Estimated time at the end of the text: I frankly do not know. I hope by the end of February but is more likely March. Depend very much on the workloads that will have to endure in recent weeks.
Greetings.
Monday, January 26, 2009
Sunday, January 11, 2009
Numbness And Tingling In Hands With New Job
Chapter 13: first steps
I returned from holiday a few days now and I immediately set to work to complete the chapter on Format String Overflow remained outstanding.

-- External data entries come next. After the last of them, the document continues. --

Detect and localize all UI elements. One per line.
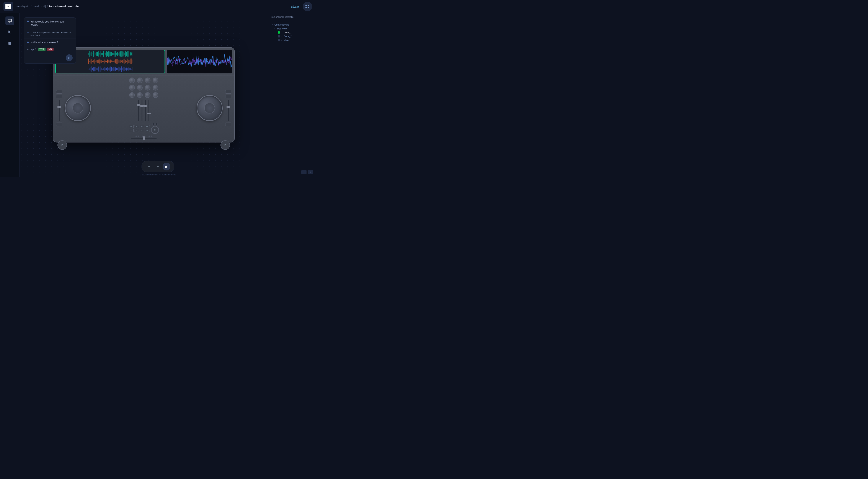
knob-1[interactable] xyxy=(129,77,135,83)
loop-btn-m2[interactable]: m xyxy=(134,125,139,128)
ch2-fader-track[interactable] xyxy=(142,100,143,121)
left-fader-thumb[interactable] xyxy=(57,106,61,108)
left-btn-3[interactable] xyxy=(56,123,62,126)
loop-btn-p1[interactable]: p xyxy=(129,129,133,132)
breadcrumb-music[interactable]: music xyxy=(33,5,40,8)
crossfader-track[interactable] xyxy=(131,138,157,139)
ch1-fader-thumb[interactable] xyxy=(137,104,140,106)
svg-rect-231 xyxy=(124,67,124,71)
ch4-fader-track[interactable] xyxy=(149,100,149,121)
svg-rect-211 xyxy=(113,68,113,70)
right-p-button[interactable]: P xyxy=(220,140,230,150)
controllerapp-label: ControllerApp xyxy=(274,23,289,26)
knob-9[interactable] xyxy=(129,92,135,98)
svg-rect-183 xyxy=(97,68,98,70)
ch3-fader-track[interactable] xyxy=(145,100,146,121)
right-fader-thumb[interactable] xyxy=(226,106,230,108)
user-menu-button[interactable] xyxy=(303,2,312,11)
left-jog-wheel[interactable] xyxy=(65,95,91,121)
loop-btn-e[interactable]: e xyxy=(134,129,139,132)
svg-rect-196 xyxy=(104,67,105,71)
knob-6[interactable] xyxy=(137,85,143,91)
svg-rect-22 xyxy=(97,51,97,57)
svg-rect-29 xyxy=(101,52,101,56)
svg-rect-195 xyxy=(104,69,104,69)
breadcrumb-mindsynth[interactable]: mindsynth xyxy=(17,5,29,8)
ch2-fader-thumb[interactable] xyxy=(140,105,144,107)
right-panel-minus-button[interactable]: − xyxy=(301,170,307,174)
right-btn-3[interactable] xyxy=(225,123,231,126)
loop-btn-rr[interactable]: RR xyxy=(145,125,150,128)
ai-confirm-text: Is this what you meant? xyxy=(31,41,58,44)
ai-suggestion-row[interactable]: Load a composition session instead of ju… xyxy=(24,29,76,39)
loop-btn-p2[interactable]: p xyxy=(140,129,144,132)
ai-panel: What would you like to create today? Loa… xyxy=(24,17,76,64)
logo[interactable] xyxy=(3,2,13,11)
svg-rect-192 xyxy=(102,69,103,70)
knob-10[interactable] xyxy=(137,92,143,98)
svg-rect-87 xyxy=(88,59,89,64)
right-fader-track[interactable] xyxy=(228,100,229,121)
left-btn-1[interactable] xyxy=(56,90,62,94)
main-area: What would you like to create today? Loa… xyxy=(20,13,268,177)
knob-5[interactable] xyxy=(129,85,135,91)
knob-3[interactable] xyxy=(145,77,150,83)
tree-item-mixer[interactable]: > Mixer xyxy=(271,38,313,42)
ch1-fader-track[interactable] xyxy=(138,100,139,121)
zoom-out-button[interactable]: − xyxy=(145,163,153,170)
left-p-button[interactable]: P xyxy=(57,140,67,150)
knob-2[interactable] xyxy=(137,77,143,83)
svg-rect-155 xyxy=(126,61,127,62)
loop-btn-m1[interactable]: m xyxy=(129,125,133,128)
knob-8[interactable] xyxy=(153,85,158,91)
svg-rect-204 xyxy=(109,67,110,71)
zoom-in-button[interactable]: + xyxy=(154,163,162,170)
accept-yes-button[interactable]: YES xyxy=(38,48,45,51)
right-jog-wheel[interactable] xyxy=(197,95,223,121)
sidebar-item-monitor[interactable] xyxy=(5,16,14,25)
left-btn-2[interactable] xyxy=(56,95,62,98)
svg-rect-170 xyxy=(90,69,90,70)
right-panel-plus-button[interactable]: + xyxy=(308,170,313,174)
ch4-fader-thumb[interactable] xyxy=(147,113,151,114)
svg-rect-227 xyxy=(122,67,122,71)
svg-rect-188 xyxy=(100,66,101,72)
svg-rect-200 xyxy=(107,68,107,70)
loop-btn-m3[interactable]: m xyxy=(140,125,144,128)
knob-11[interactable] xyxy=(145,92,150,98)
svg-rect-70 xyxy=(124,53,124,56)
svg-rect-117 xyxy=(105,61,105,62)
loop-btn-sr[interactable]: SR xyxy=(145,129,150,132)
right-panel-title: four channel controller xyxy=(271,15,313,20)
breadcrumb-dj[interactable]: dj xyxy=(43,5,45,8)
dot-spacer2 xyxy=(146,136,148,137)
svg-rect-59 xyxy=(118,52,118,56)
knob-12[interactable] xyxy=(153,92,158,98)
play-button[interactable]: ▶ xyxy=(163,163,170,170)
right-btn-1[interactable] xyxy=(225,90,231,94)
svg-rect-113 xyxy=(103,59,103,64)
knob-7[interactable] xyxy=(145,85,150,91)
left-fader-track[interactable] xyxy=(59,100,60,121)
svg-rect-116 xyxy=(104,60,105,63)
svg-rect-102 xyxy=(97,59,97,64)
sidebar-item-cursor[interactable] xyxy=(5,28,14,36)
right-btn-2[interactable] xyxy=(225,95,231,98)
sidebar-item-stop[interactable] xyxy=(5,39,14,48)
tree-item-controllerapp[interactable]: ∨ ControllerApp xyxy=(271,23,313,27)
led-1 xyxy=(152,123,155,125)
tree-item-deck2[interactable]: > Deck_2 xyxy=(271,34,313,38)
svg-rect-82 xyxy=(130,53,131,56)
ai-send-button[interactable]: ➤ xyxy=(66,54,73,61)
svg-rect-28 xyxy=(100,51,101,57)
svg-rect-184 xyxy=(98,67,98,71)
crossfader-thumb[interactable] xyxy=(143,136,145,140)
tree-item-deck1[interactable]: > Deck_1 xyxy=(271,31,313,34)
sync-button[interactable]: C xyxy=(151,126,159,134)
knob-4[interactable] xyxy=(153,77,158,83)
accept-no-button[interactable]: NO xyxy=(47,48,54,51)
ch3-fader-thumb[interactable] xyxy=(144,105,147,107)
svg-rect-144 xyxy=(120,60,121,63)
logo-icon xyxy=(5,4,11,9)
tree-item-mainview[interactable]: ∨ MainView xyxy=(271,27,313,31)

Completed this I'm now jumping directly to Chapter 13 always connected to the same theme but having a view of kernel 2.6. In their method of exploitation, in some distros do not change anything apart from the need to guess where the shellcode is placed (obstacle that we have already seen how to overcome sull'ASLR in Chapter 11). Things are complicated a little bit instead on those distributions or those architectures that support the NX and become even more complex in the case of vulnerable applications compiled with FORTIFY_SOURCE = 2. These are the scenarios which will be discussed in chapter 3. Everything will be completed (hopefully) with a case of real vulnerability.
I returned from holiday a few days now and I immediately set to work to complete the chapter on Format String Overflow remained outstanding. Completed this I'm now jumping directly to Chapter 13 always connected to the same theme but having a view of kernel 2.6. In their method of exploitation, in some distros do not change anything apart from the need to guess where the shellcode is placed (obstacle that we have already seen how to overcome sull'ASLR in Chapter 11). Things are complicated a little bit instead on those distributions or those architectures that support the NX and become even more complex in the case of vulnerable applications compiled with FORTIFY_SOURCE = 2. These are the scenarios which will be discussed in chapter 3. Everything will be completed (hopefully) with a case of real vulnerability.